◆ Exercise objective
Copy out each line below verbatim, skipping any picture.

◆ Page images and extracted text
------------------------------------------------------------------------

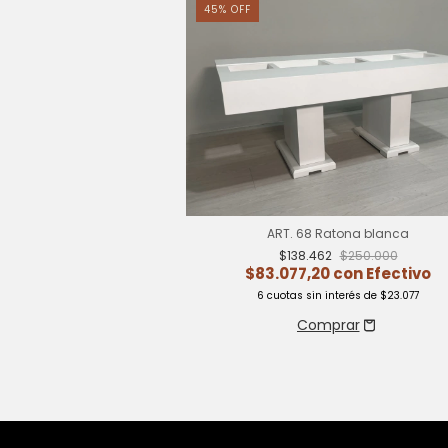
45
%
OFF
Pie de cama
ART. 68 Ratona blanca
2
$200.000
$138.462
$250.000
con
Efectivo
$83.077,20
con
Efectivo
nterés de
$23.077
6
cuotas sin interés de
$23.077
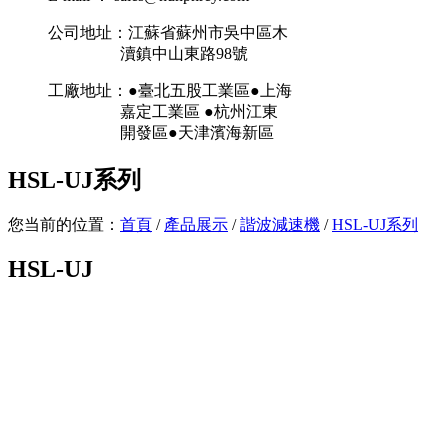
公司地址：江蘇省蘇州市吳中區木
瀆鎮中山東路98號
工廠地址：●臺北五股工業區●上海
嘉定工業區 ●杭州江東
開發區●天津濱海新區
HSL-UJ系列
您当前的位置：
首頁
/
產品展示
/
諧波減速機
/
HSL-UJ系列
HSL-UJ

------------------------------------------------------------------------

◆ Task output
45
%
OFF
Pie de cama
ART. 68 Ratona blanca
2
$200.000
$138.462
$250.000
con
Efectivo
$83.077,20
con
Efectivo
nterés de
$23.077
6
cuotas sin interés de
$23.077
公司地址：江蘇省蘇州市吳中區木
瀆鎮中山東路98號
工廠地址：●臺北五股工業區●上海
嘉定工業區 ●杭州江東
開發區●天津濱海新區
HSL-UJ系列
您当前的位置：
首頁
/
產品展示
/
諧波減速機
/
HSL-UJ系列
HSL-UJ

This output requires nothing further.